[Task objective]
Across all the records below, how many lines contain "Katie"? Respond with only the number.
== Available data ==
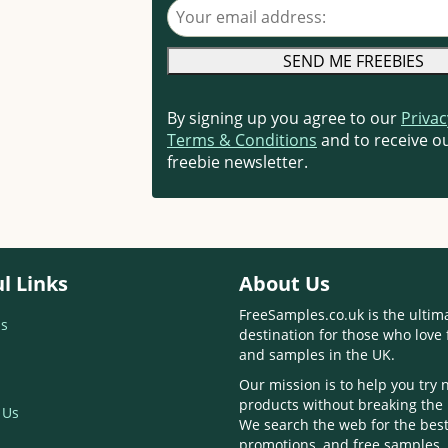
Your email address
By signing up you agree to our
Privac
Terms & Conditions
and to receive ou
freebie newsletter.
l Links
About Us
FreeSamples.co.uk is the ultim
s
destination for those who love 
and samples in the UK.
Our mission is to help you try
products without breaking the
 Us
We search the web for the best
promotions, and free samples,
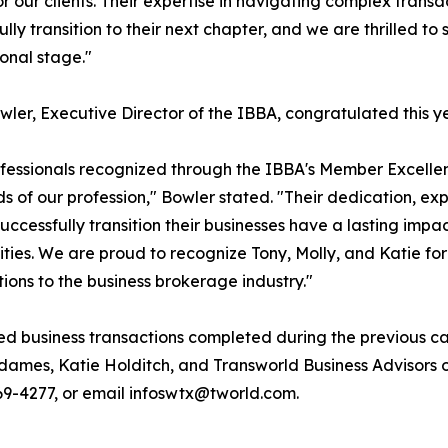
for our clients. Their expertise in navigating complex trans
ully transition to their next chapter, and we are thrilled t
ional stage."
wler, Executive Director of the IBBA, congratulated this y
fessionals recognized through the IBBA's Member Excelle
s of our profession," Bowler stated. "Their dedication, ex
uccessfully transition their businesses have a lasting impa
ies. We are proud to recognize Tony, Molly, and Katie for
tions to the business brokerage industry."
ed business transactions completed during the previous ca
dames, Katie Holditch, and Transworld Business Advisors
 769-4277, or email infoswtx@tworld.com.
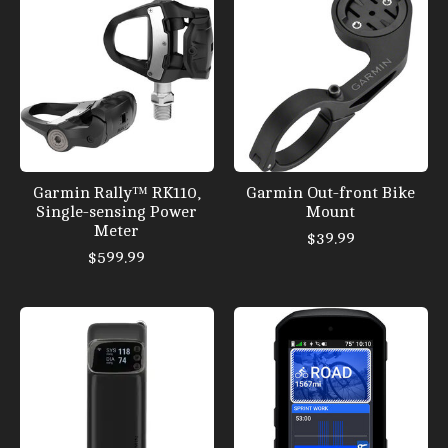
Garmin Rally™ RK110,
Garmin Out-front Bike
Single-sensing Power
Mount
Meter
$39.99
$599.99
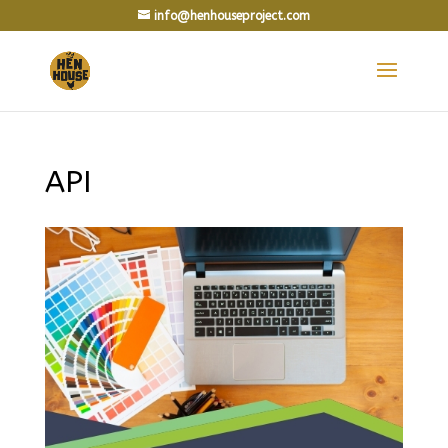
info@henhouseproject.com
API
===
[Result]
2